Quem verdadeiramente defende a família? O deputado que vota contra o descanso semanal remunerado, condenando o pai à ausência crônica, ou o projeto político que garante que a mãe possa estar em casa no sábado para acompanhar o desenvolvimento dos filhos? A escala 6x1 é, talvez, a medida mais “antifamília” da nossa legislação trabalhista atual. Ela desestrutura o convívio, impede o lazer compartilhado e terceiriza a criação das crianças para a televisão ou para as ruas.

Ao adotar a pauta do “Tempo para a Família”, a esquerda desarma o discurso moralista da direita. Não é uma mudança de princípios, mas de estratégia comunicativa. Precisamos falar mais em “direito ao descanso e à dignidade familiar”. É assim que se constrói uma ampla base que inclua o evangélico, o conservador em costumes, mas que é, acima de tudo, um trabalhador explorado.

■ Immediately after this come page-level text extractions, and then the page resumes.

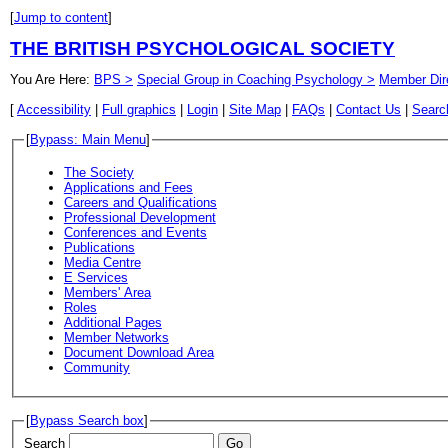
[
Jump to content
]
THE BRITISH PSYCHOLOGICAL SOCIETY
You Are Here:
BPS >
Special Group in Coaching Psychology >
Member Dir
[
Accessibility
|
Full graphics
|
Login
|
Site Map
|
FAQs
|
Contact Us
|
Searc
[
Bypass: Main Menu
]
The Society
Applications and Fees
Careers and Qualifications
Professional Development
Conferences and Events
Publications
Media Centre
E Services
Members' Area
Roles
Additional Pages
Member Networks
Document Download Area
Community
[
Bypass Search box
]
Search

A batalha de 2026 não será vencida apenas nos estúdios de TV em São Paulo ou nos algoritmos de redes sociais, mas nos grotões e nas periferias das metrópoles, onde a escala 6x1 é a regra e não a exceção. Para eleger uma base legislativa de esquerda, é preciso que os candidatos a Deputado Federal e Estadual e Senadores se tornem os embaixadores dessa mudança.

O governo Lula tem sido criticado, por vezes com razão, por uma certa timidez na pauta das reformas estruturais em virtude da correlação de forças no Congresso. Mas a correlação de forças não é um dado da natureza; ela é construída na disputa de opinião pública. Se a proposta de fim da 6x1 se tornar o clamor das ruas, o Centrão, que é pragmático e teme as urnas, será forçado a ceder. A ampla base que Lula tanto busca para governar em um eventual segundo mandato consecutivo começa a ser gestada agora, na defesa do tempo do trabalhador.

Uma população exausta é uma população suscetível a soluções autoritárias e messiânicas. O salvador da pátria encontra terreno fértil no desespero de quem não tem tempo para pensar. Ao oferecer a redução da jornada, a esquerda oferece mais do que descanso; oferece a possibilidade da cidadania. Só quem tem tempo pode se informar, pode participar da comunidade, pode, enfim, exercer a democracia. O fim da 6x1 é, portanto, uma medida de salvaguarda democrática.

A disputa de 2026 será, sem dúvida, a mais difícil da nossa história recente. A escala 6x1 é o mote perfeito porque ela é transversal. Ela atinge o jovem que ingressa no mercado de trabalho e o veterano que não aguenta mais a pressão. Ela unifica o trabalhador do setor de serviços e o da indústria. Ela coloca a esquerda no lado certo da história: o lado da vida.

Se a esquerda conseguir transformar essa demanda em um movimento nacional, a eleição de 2026 não será apenas uma vitória eleitoral; será uma vitória cultural. Será o momento em que o Brasil decidirá que seus cidadãos não são máquinas de produzir lucro, mas seres humanos com direito ao sábado de sol, ao domingo de paz e a um futuro onde o despertador não seja o sinal de uma sentença de prisão diária.

A provocação final que deixo é: a direita alardeia que o fim da 6x1 “quebrará o país”, mas silencia sobre o fato de que a permanência dessa escala já quebrou a nossa gente. Enquanto eles defendem a estupidez da mecânica produtiva, nós devemos questionar: de que serve uma economia que cresce sobre o cadáver psíquico de seus trabalhadores? Se o tempo é o tecido da existência, quem nos rouba o sábado nos rouba a humanidade. A resposta a esse sequestro temporal é o mapa da mina: quem tiver a coragem de oferecer a potência do repouso contra a futilidade da agitação frenética herdará os votos de um povo que, exausto de ser “empresário de si mesmo”, decidiu que quer, enfim, voltar a pertencer a si mesmo para poder sonhar um Brasil diferente.

* Este é um artigo de opinião, de responsabilidade do autor, e não reflete a opinião do Brasil 247.